Lorsque cette barre est épuisée, ce qui en reste, c'està-dire la chute, est ramenée à l'arrière du dispositif pour être éliminée.
En reculant, I'extrémité arrière du poussoir atteint la face antérieure 33 de la portée d'ajustement de l'embout fendu, qui résiste à la pénétration du poussoir. Le manchon 25 est par conséquent entraîné, jusqu'au moment où son extrémité postérieure bute contre l'arrêt 27 du tube fixe 26. Le poussoir 6 s'engage alors dans l'embout 29 et continue sa course jusqu'à ce qu'il bute contre le fond 34 du tube 26. Simultanément, la rainure 9 arrive en regard du verrou 10 qui y pénètre.
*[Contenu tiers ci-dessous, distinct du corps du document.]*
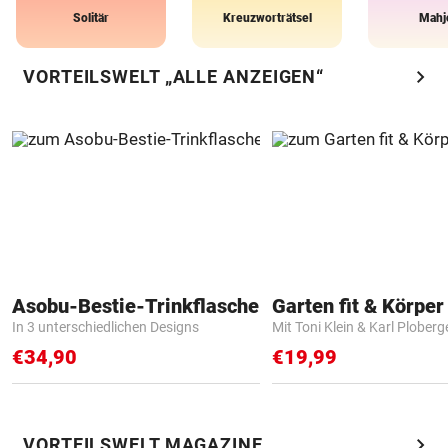
Solitär
Kreuzworträtsel
Mahj
chevron_right
VORTEILSWELT „ALLE ANZEIGEN“
Asobu-Bestie-Trinkflasche
Garten fit & Körper 
In 3 unterschiedlichen Designs
Mit Toni Klein & Karl Ploberg
€34,90
€19,99
chevron_right
VORTEILSWELT MAGAZINE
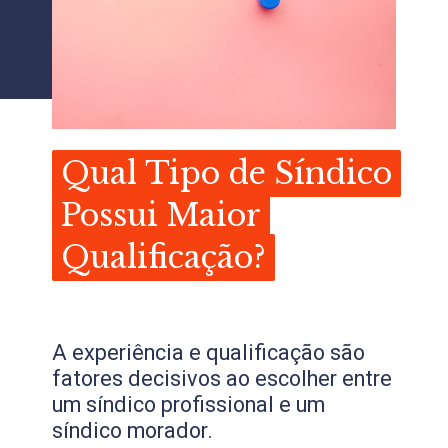
Qual Tipo de Síndico
Qual Tipo de Síndico
Possui Maior
Possui Maior
Qualificação?
Qualificação?
A experiência e qualificação são
fatores decisivos ao escolher entre
um síndico profissional e um
síndico morador.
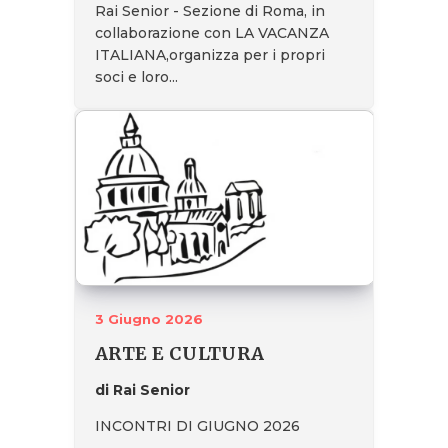
Rai Senior - Sezione di Roma, in
collaborazione con LA VACANZA
ITALIANA,organizza per i propri
soci e loro...
3 Giugno 2026
ARTE E CULTURA
di Rai Senior
INCONTRI DI GIUGNO 2026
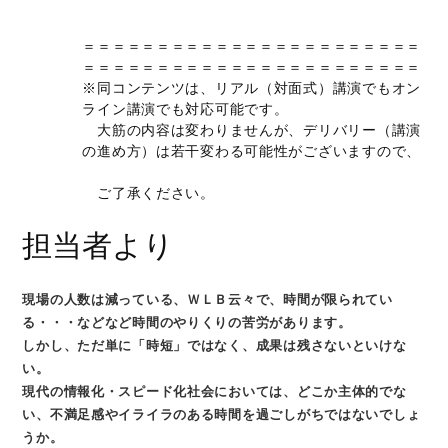
＝＝＝＝＝＝＝＝＝＝＝＝＝＝＝＝＝＝＝＝＝＝＝
＝＝＝＝＝＝＝＝＝＝＝＝＝＝＝＝＝＝＝＝＝＝＝
※同コンテンツは、リアル（対面式）講演でもオン
ライン講演でも対応可能です。
大筋の内容は変わりませんが、デリバリー（講演
の進め方）は若干変わる可能性がございますので、
ご了承ください。
担当者より
現場の人数は減っている、ＷＬＢ云々で、時間が限られてい
る・・・などなど時間のやりくりの苦労があります。
しかし、ただ単に「時短」ではなく、成果は残さないといけな
い。
現代の情報化・スピード化社会においては、どこか主体的でな
い、不満足感やイライラのある時間を過ごしがちではないでしょ
うか。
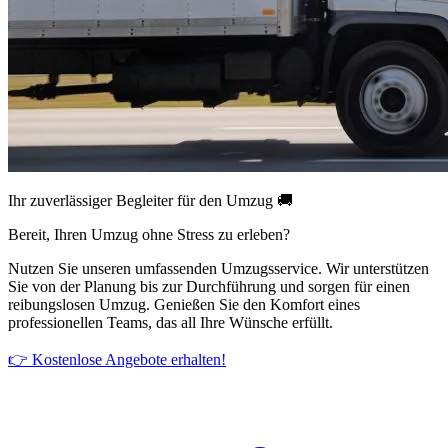
Ihr zuverlässiger Begleiter für den Umzug 🚚
Bereit, Ihren Umzug ohne Stress zu erleben?
Nutzen Sie unseren umfassenden Umzugsservice. Wir unterstützen
Sie von der Planung bis zur Durchführung und sorgen für einen
reibungslosen Umzug. Genießen Sie den Komfort eines
professionellen Teams, das all Ihre Wünsche erfüllt.
👉 Kostenlose Angebote erhalten!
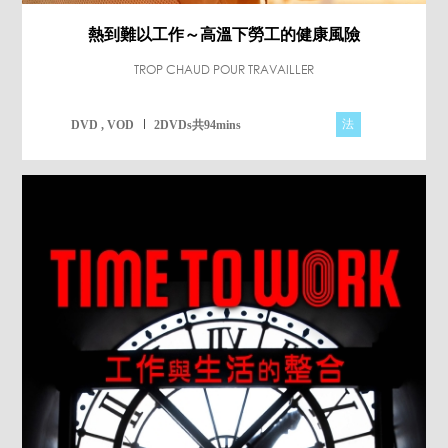
熱到難以工作～高溫下勞工的健康風險
TROP CHAUD POUR TRAVAILLER
法
DVD , VOD
2DVDs共94mins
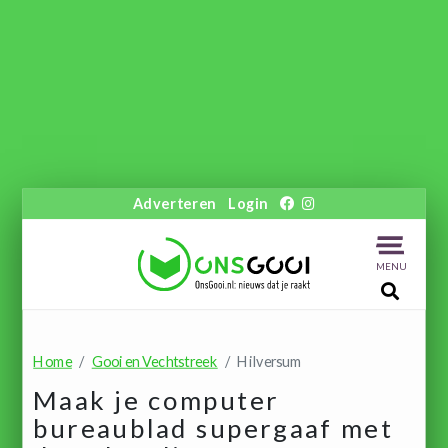
Adverteren
Login
MENU
Home
Gooi en Vechtstreek
Hilversum
Maak je computer
bureaublad supergaaf met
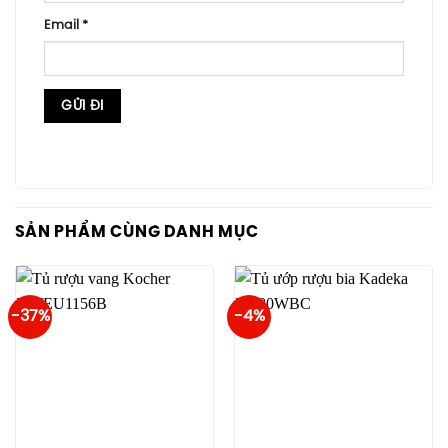
Email
*
SẢN PHẨM CÙNG DANH MỤC
-37%
-4%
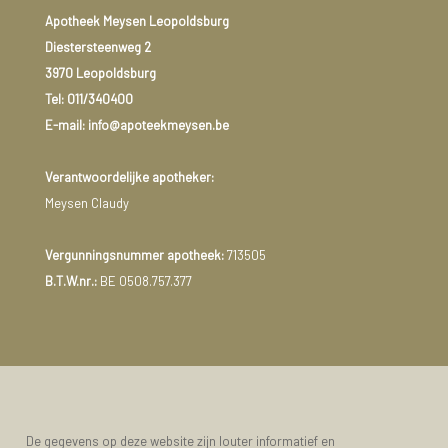
Apotheek Meysen Leopoldsburg
Diestersteenweg 2
3970 Leopoldsburg
Tel:
011/340400
E-mail: info@apoteekmeysen.be
Verantwoordelijke apotheker:
Meysen Claudy
Vergunningsnummer apotheek:
713505
B.T.W.nr.:
BE 0508.757.377
De gegevens op deze website zijn louter informatief en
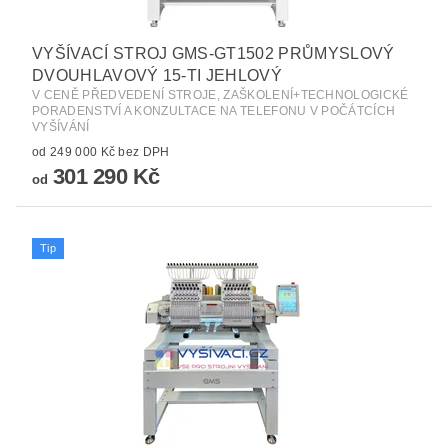
VYŠÍVACÍ STROJ GMS-GT1502 PRŮMYSLOVÝ
DVOUHLAVOVÝ 15-TI JEHLOVÝ
V CENĚ PŘEDVEDENÍ STROJE, ZAŠKOLENÍ+TECHNOLOGICKÉ
PORADENSTVÍ A KONZULTACE NA TELEFONU V POČÁTCÍCH
VYŠÍVÁNÍ
od 249 000 Kč bez DPH
301 290 Kč
od
Tip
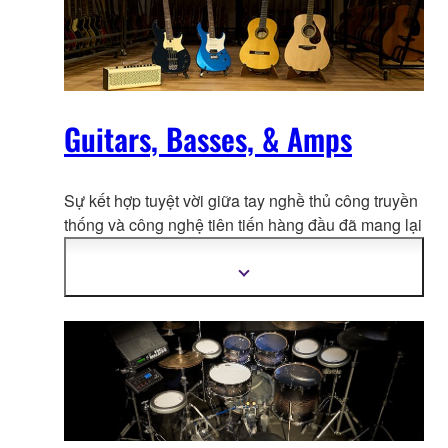
Guitars, Basses, & Amps
Sự kết hợp tuyệt vời giữa tay nghề thủ công truyền
thống và công nghệ tiên tiến hàng đ
ầu đã mang lại
cho sản phẩm đàn guitar của Yamaha một đẳng
cấp riêng biệt cho mỗi dòng.
Hiển
thị
thêm
thông
tin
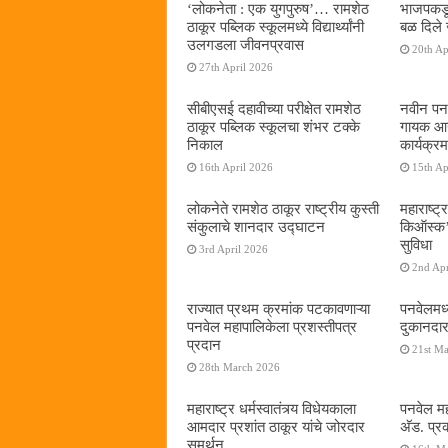
‌‘लोकनेता : एक युगपुरुष‌’… रामशेठ
भाजपकडू
ठाकूर पब्लिक स्कूलमध्ये विद्यार्थ्यांनी
बळ दिले 
उलगडला जीवनप्रवास
20th Ap
27th April 2026
सीबीएसई दहावीच्या परीक्षेत रामशेठ
नवीन पनव
ठाकूर पब्लिक स्कूलचा शंभर टक्के
गायक आनं
निकाल
कार्यक्रम
16th April 2026
15th Ap
लोकनेते रामशेठ ठाकूर राष्ट्रीय कुस्ती
महाराष्ट्र
संकुलाचे शानदार उद्घाटन
किऑस्क‌’द
सुविधा
3rd April 2026
2nd Apr
राज्यात प्रथम क्रमांक पटकावणाऱ्या
पनवेलमध्
पनवेल महापालिकेला प्रशस्तीपत्र
दुकानदार
प्रदान
21st M
28th March 2026
महाराष्ट्र धर्मस्वातंत्र्य विधेयकाला
पनवेल मह
आमदार प्रशांत ठाकूर यांचे जोरदार
अ‍ॅड. प्
समर्थन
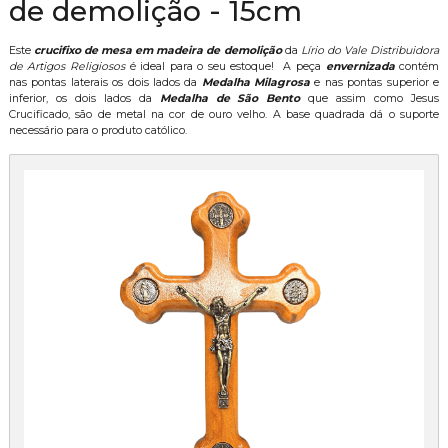
de demolição - 15cm
Este
crucifixo de mesa em madeira de demolição
da
Lírio do Vale Distribuidora
de Artigos Religiosos
é ideal para o seu estoque! A peça
envernizada
contém
nas pontas laterais os dois lados da
Medalha Milagrosa
e nas pontas superior e
inferior, os dois lados da
Medalha de São Bento
que assim como Jesus
Crucificado, são de metal na cor de ouro velho. A base quadrada dá o suporte
necessário para o produto católico.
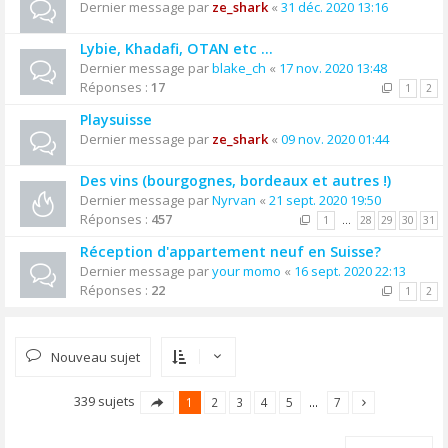
Dernier message par
ze_shark
«
31 déc. 2020 13:16
Lybie, Khadafi, OTAN etc ...
Dernier message par
blake_ch
«
17 nov. 2020 13:48
Réponses :
17
1
2
Playsuisse
Dernier message par
ze_shark
«
09 nov. 2020 01:44
Des vins (bourgognes, bordeaux et autres !)
Dernier message par
Nyrvan
«
21 sept. 2020 19:50
Réponses :
457
1
…
28
29
30
31
Réception d'appartement neuf en Suisse?
Dernier message par
your momo
«
16 sept. 2020 22:13
Réponses :
22
1
2
Nouveau sujet
339 sujets
1
2
3
4
5
…
7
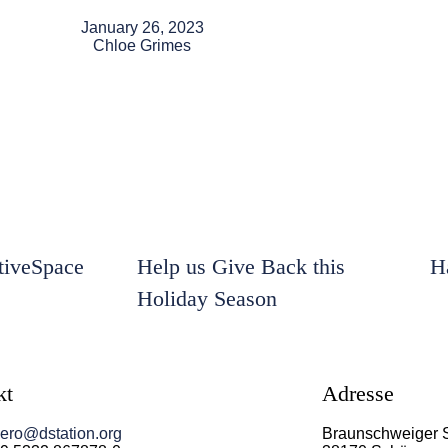
January 26, 2023
Chloe Grimes
iveSpace
Help us Give Back this
H
Holiday Season
kt
Adresse
ero@dstation.org
Braunschweiger 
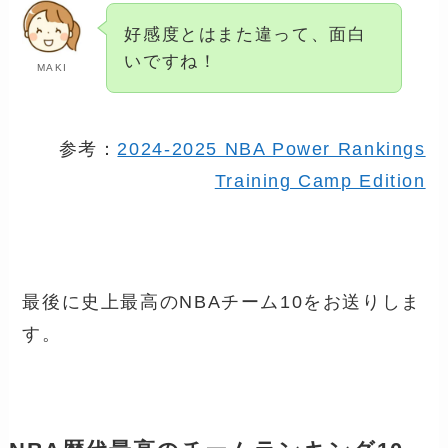
好感度とはまた違って、面白
いですね！
MAKI
参考：
2024-2025 NBA Power Rankings
Training Camp Edition
最後に史上最高のNBAチーム10をお送りしま
す。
L'évolution du magasin n'étant plus entravée ni par une barre fixée au poussoir 6 ni par le manchon 25, l'amenée d'une nouvelle barre de matière dans l'axe du tour peut se répéter.
Pour parfaire l'alignement du magasin 2, on pourrait procéder à un verrouillage identique de l'autre extrémité de ce magasin.
Au lieu d'être disposés selon un cylindre, les tubes de guidage des barres pourraient former une succession linéaire ou en chaîne.
Le tambour 16 et la came 12 sont agencés sur un arbre à cames propre au dispositif décrit.